Our party of four started straightway for a ramble in St. Kitts (as St. Christopher is more generally called), and, upon landing, we were happily met by a middle-aged negro, who had evidently watched our boat from afar. He tumbled off a pile of planks, where he had been basking in the sun, girt his indifferent raiment about him, and then, by sheer force of character, took complete command of our contemplated expedition. It may have been hypnotism, or some kindred mystery, but we were unresisting children in his hands. He said: “Follow me, gem’men: me show you ebb’ryting for nuffing: de ’tanical Garns, de prison-house, de public buildings, de church, an’ all. Dis way, dis way, ladies. Don’t listen to dem niggers; dey nobody on dis island.”

“‘follow me, gem’men!’”

The Doctor alone fought feebly, but it was useless, and, in two minutes, our masterful Ethiop had led us all away to see the sights.

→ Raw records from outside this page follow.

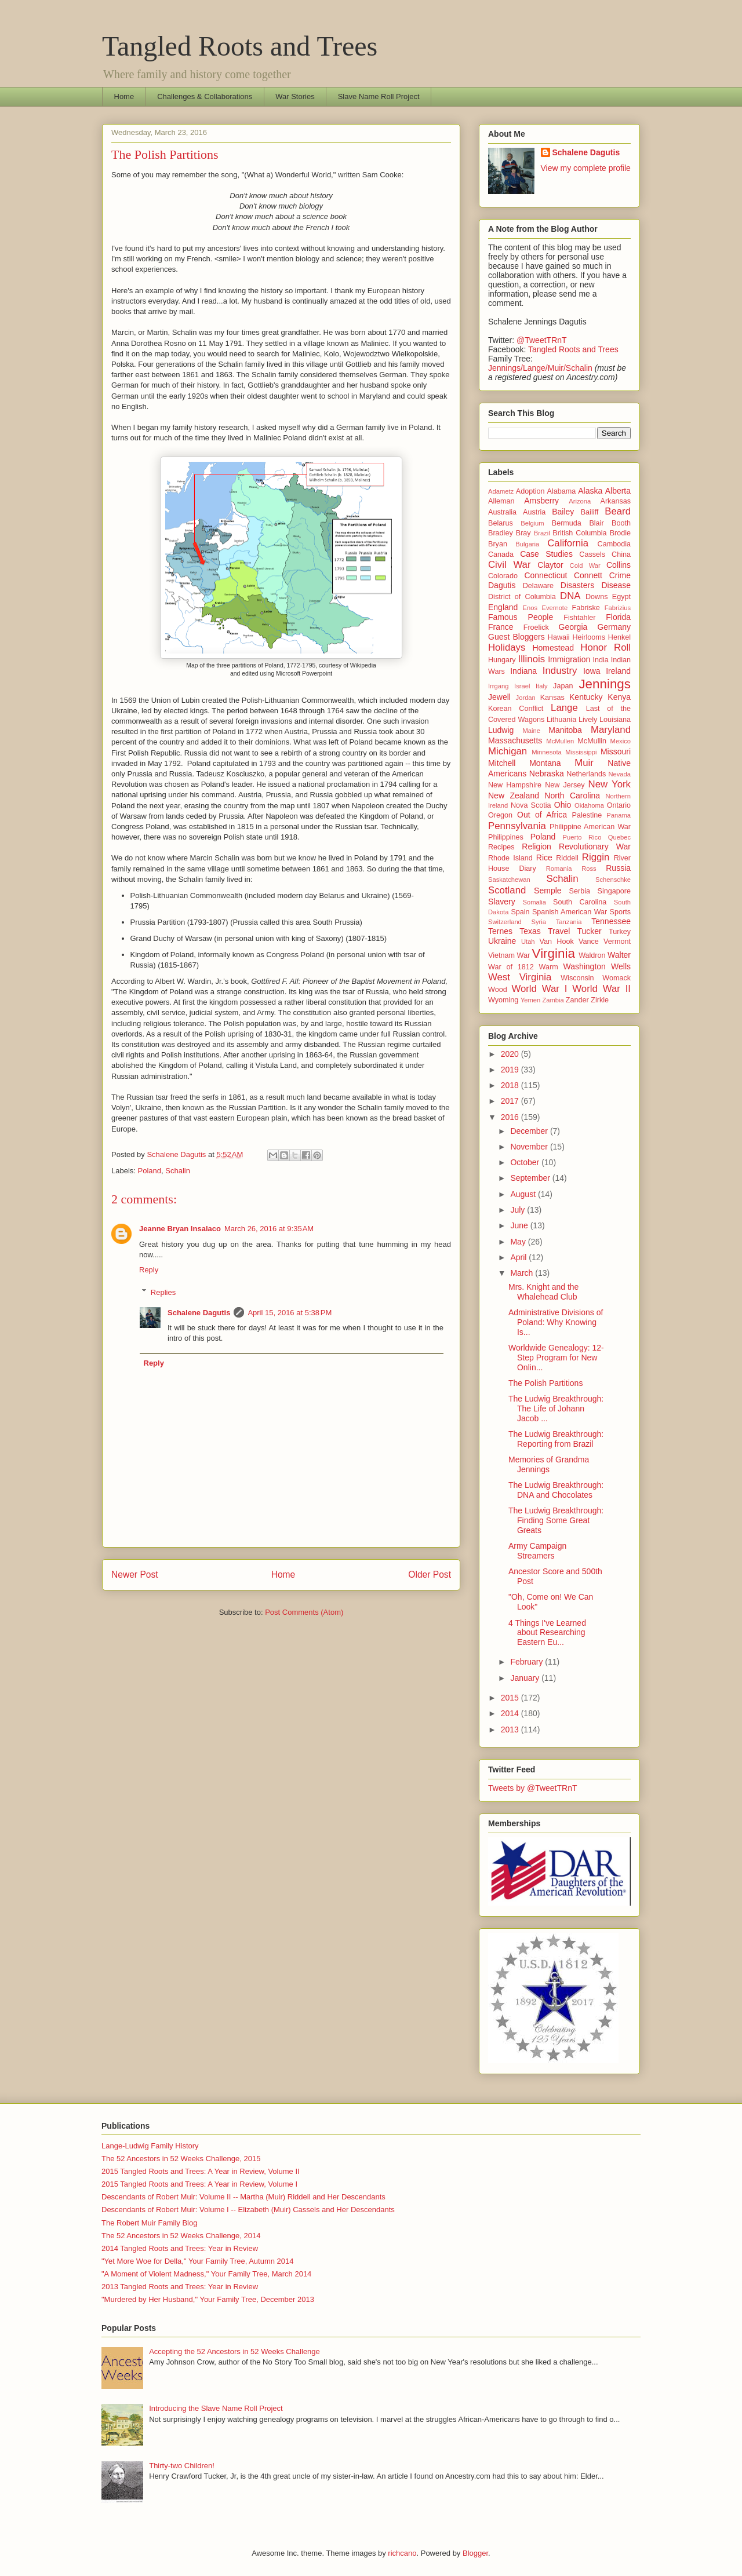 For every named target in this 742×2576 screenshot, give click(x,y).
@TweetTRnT (542, 340)
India (601, 660)
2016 (511, 1117)
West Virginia (519, 977)
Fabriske (586, 608)
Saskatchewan (509, 879)
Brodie (620, 533)
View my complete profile (586, 168)
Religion (536, 846)
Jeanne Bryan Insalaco (180, 1228)
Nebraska (546, 773)
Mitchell (501, 763)
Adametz (501, 491)
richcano (402, 2553)
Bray (523, 533)
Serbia (579, 891)
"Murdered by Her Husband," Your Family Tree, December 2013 (207, 2299)
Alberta (618, 490)
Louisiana (615, 720)
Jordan (526, 697)
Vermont (617, 941)
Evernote (554, 607)
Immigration (569, 659)
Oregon (500, 815)
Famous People (520, 617)
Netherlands (586, 774)
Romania (559, 868)
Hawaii (559, 637)
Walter (619, 954)
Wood (497, 990)
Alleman (501, 501)
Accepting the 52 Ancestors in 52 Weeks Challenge (234, 2351)
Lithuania (561, 720)
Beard (618, 511)
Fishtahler (579, 618)
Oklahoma (589, 805)
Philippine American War (590, 827)
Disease (616, 585)
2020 (511, 1054)
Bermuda (566, 523)
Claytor (550, 565)
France (501, 627)
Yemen (530, 1000)
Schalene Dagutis (199, 1312)
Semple (547, 890)
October (525, 1162)
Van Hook (557, 941)
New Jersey (564, 785)
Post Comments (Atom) (304, 1612)
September (531, 1178)
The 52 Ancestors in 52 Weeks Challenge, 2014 (180, 2235)
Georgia (573, 627)
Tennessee (611, 921)
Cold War (585, 565)
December (530, 1131)
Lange (564, 707)
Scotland (507, 890)
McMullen (560, 741)
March (522, 1273)
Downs (596, 597)
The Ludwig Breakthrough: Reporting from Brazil (555, 1438)
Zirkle (600, 1000)
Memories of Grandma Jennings (548, 1464)
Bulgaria (527, 544)
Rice (544, 857)
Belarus (500, 523)
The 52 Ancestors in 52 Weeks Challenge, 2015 (180, 2158)
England (503, 607)
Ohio (563, 804)
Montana (545, 763)
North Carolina (572, 795)
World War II (601, 988)
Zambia (552, 1000)
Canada (501, 554)
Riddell (567, 858)
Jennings (605, 684)
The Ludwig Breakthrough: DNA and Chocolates (555, 1489)
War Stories (294, 96)
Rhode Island (510, 858)
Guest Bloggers (516, 636)
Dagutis (501, 585)
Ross (588, 868)
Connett (588, 575)
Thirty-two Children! (181, 2465)
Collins (618, 565)
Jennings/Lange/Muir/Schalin (540, 368)
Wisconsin (577, 978)
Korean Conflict (515, 709)
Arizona (580, 501)
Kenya (619, 697)
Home (124, 96)
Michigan (507, 751)
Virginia (553, 953)
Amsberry (541, 500)
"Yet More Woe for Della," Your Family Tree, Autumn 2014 (197, 2261)
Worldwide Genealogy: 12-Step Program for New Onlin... (556, 1357)
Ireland (618, 671)
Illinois (531, 659)
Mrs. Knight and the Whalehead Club (543, 1291)
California (567, 543)
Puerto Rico (582, 837)
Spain (520, 912)
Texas (530, 931)
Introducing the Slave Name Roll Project (216, 2408)
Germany (614, 627)
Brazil (542, 533)
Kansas (552, 698)
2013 (511, 1729)
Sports (620, 912)
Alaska (590, 490)
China (621, 554)
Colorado (503, 576)
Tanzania (569, 921)
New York (609, 784)
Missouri (616, 751)
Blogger (475, 2553)
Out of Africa (542, 814)
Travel (559, 931)
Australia (502, 512)
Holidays (506, 647)
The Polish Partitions (545, 1383)
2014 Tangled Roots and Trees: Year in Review (179, 2248)
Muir (584, 762)
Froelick (536, 627)
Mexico (620, 741)
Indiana (523, 671)
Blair (596, 523)
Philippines (505, 837)
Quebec (619, 837)
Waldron (592, 955)
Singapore (614, 891)
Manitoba (565, 730)
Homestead (553, 647)
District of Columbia (522, 597)
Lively (588, 720)
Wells (621, 966)
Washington (584, 966)
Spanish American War (569, 912)
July (518, 1209)
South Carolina (579, 902)
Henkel (619, 637)
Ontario (619, 805)
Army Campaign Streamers (537, 1550)
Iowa (592, 671)
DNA (570, 595)
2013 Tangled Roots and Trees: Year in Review (179, 2286)
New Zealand (513, 795)
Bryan (497, 544)
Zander (577, 1000)
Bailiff (590, 512)
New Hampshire (514, 785)
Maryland (611, 729)
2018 (511, 1085)
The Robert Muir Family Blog (149, 2223)
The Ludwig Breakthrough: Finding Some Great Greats (555, 1520)
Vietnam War (509, 955)
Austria (534, 512)
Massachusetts (515, 740)
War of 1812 (511, 967)
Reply (148, 1269)
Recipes (501, 847)
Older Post (429, 1574)
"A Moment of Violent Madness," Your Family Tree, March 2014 (206, 2273)
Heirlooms (588, 637)
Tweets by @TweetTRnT (532, 1788)
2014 (511, 1713)
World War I (539, 988)
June (520, 1225)
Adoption (530, 491)
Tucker (589, 931)
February (527, 1661)
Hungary (502, 660)
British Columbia (579, 533)
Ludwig (501, 730)
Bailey (563, 511)
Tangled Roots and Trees (239, 46)
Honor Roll (605, 647)
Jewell (499, 697)
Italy (542, 686)
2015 (511, 1697)
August (523, 1194)
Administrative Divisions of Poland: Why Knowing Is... (555, 1322)
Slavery (501, 901)
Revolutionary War (595, 846)
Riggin (596, 857)
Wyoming (503, 1000)
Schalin (177, 1170)
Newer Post (134, 1574)
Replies (163, 1291)
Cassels (592, 554)
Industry (560, 670)
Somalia (534, 902)
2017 (511, 1100)
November (530, 1146)
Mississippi (580, 752)
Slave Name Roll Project (379, 96)
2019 (511, 1069)
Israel (522, 686)
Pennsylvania (517, 825)
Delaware (538, 586)
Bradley (500, 533)
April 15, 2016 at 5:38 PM (290, 1312)
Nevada (619, 774)
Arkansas (616, 501)
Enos (530, 607)
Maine (531, 730)
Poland (149, 1170)
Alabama (561, 491)
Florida (618, 617)
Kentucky (586, 697)
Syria (539, 921)
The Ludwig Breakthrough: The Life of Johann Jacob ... (555, 1408)
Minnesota (547, 752)
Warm (548, 967)
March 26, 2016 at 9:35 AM (269, 1228)
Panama (618, 815)
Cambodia (614, 544)
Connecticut (545, 575)
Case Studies (546, 554)
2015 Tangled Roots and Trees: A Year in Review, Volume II (200, 2171)
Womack (616, 978)
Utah (528, 941)
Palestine (587, 815)
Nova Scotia (531, 805)
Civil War (509, 564)
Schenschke (613, 879)
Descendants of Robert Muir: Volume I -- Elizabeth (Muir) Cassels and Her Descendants (248, 2209)
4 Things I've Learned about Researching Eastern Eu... (547, 1632)
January (525, 1678)
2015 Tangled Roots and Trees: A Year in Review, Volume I (199, 2184)
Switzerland (505, 921)
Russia (618, 868)
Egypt (621, 597)
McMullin (591, 741)
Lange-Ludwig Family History (150, 2145)
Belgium (532, 523)
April (519, 1257)
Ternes (500, 931)
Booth (621, 523)
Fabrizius (618, 607)
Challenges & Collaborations (204, 96)
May (519, 1241)
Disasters (577, 585)
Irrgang (498, 686)
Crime (620, 575)
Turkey (620, 932)
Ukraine (502, 941)
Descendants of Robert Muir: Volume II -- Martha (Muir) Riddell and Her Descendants (243, 2196)
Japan (563, 686)
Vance (589, 941) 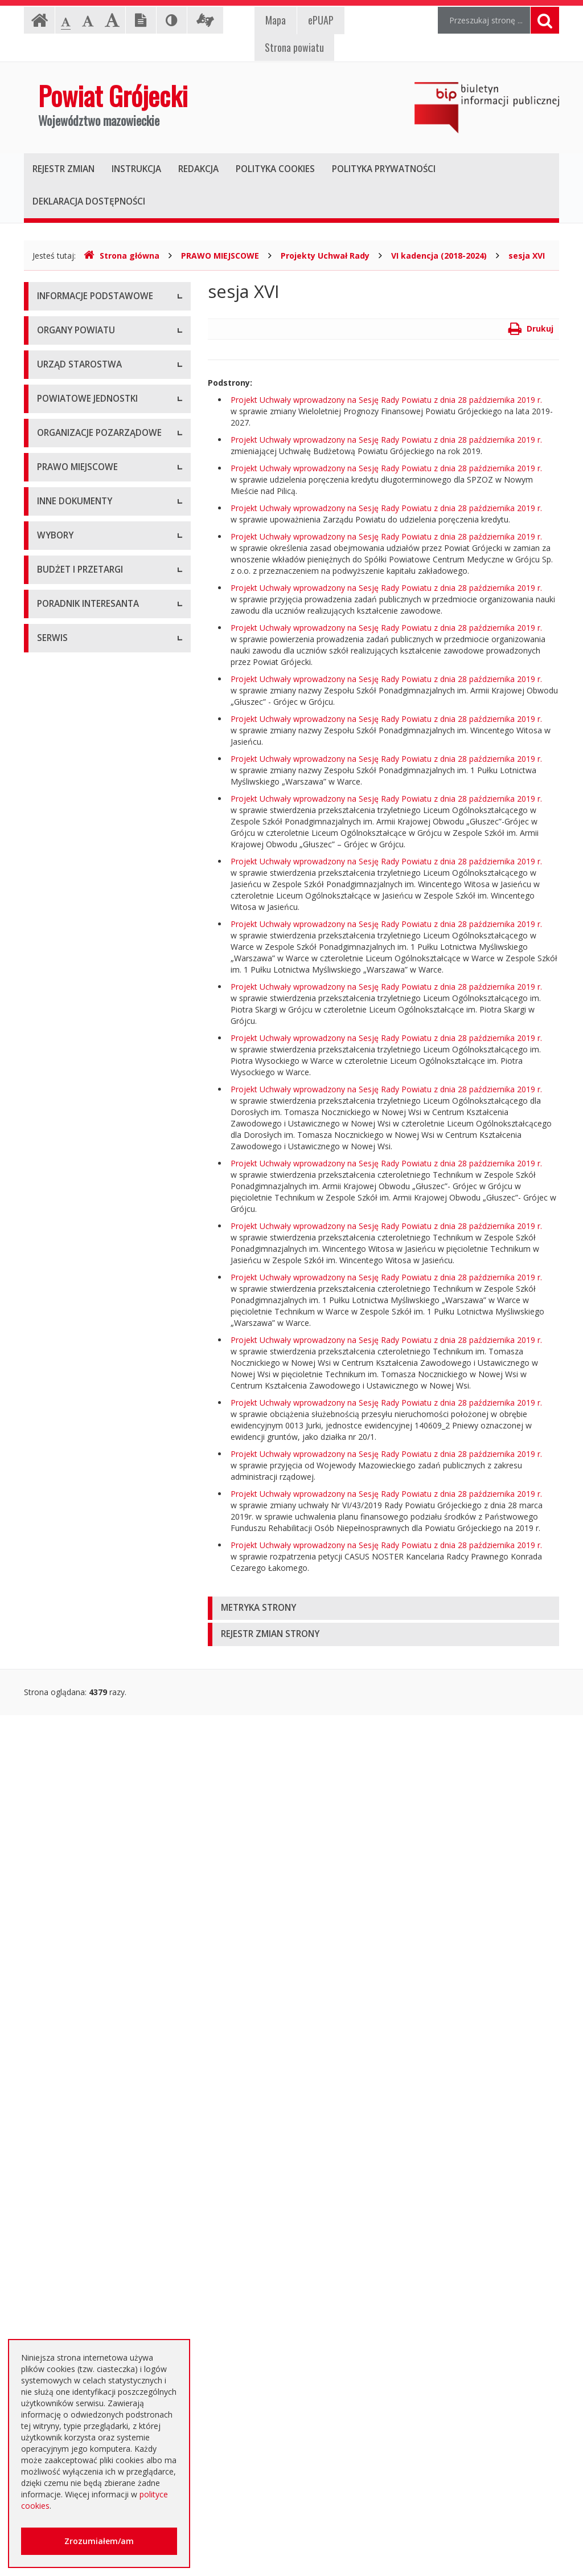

“What’s your name?” I asked.

“Jefferson, sar; ebb’rybody know Jefferson. Fus’, we go to ’tanical Garns. Here dey is.”

The Botanical Gardens of Basseterre, St. Kitts, were handsome, extensive, and well cared for. We wandered with pleasure down broad walks, shaded by cabbage palms and palmettos, mahogany and tamarind trees; we admired the fountain and varied foliage and blazing flower-beds, streaked and splashed with many brilliant blossoms and bright-leaved crotons.

“There,” said the mother of the Enchantress, pointing to a handsome lily, “is a specimen of Crinum Asiaticum.”

The Doctor started as though she had used a bad word. He hates a woman to know anything he does not, and this botanical display irritated him; but our attention was instantly distracted by Jefferson, who, upon hearing the lily admired, walked straight up to it and picked it.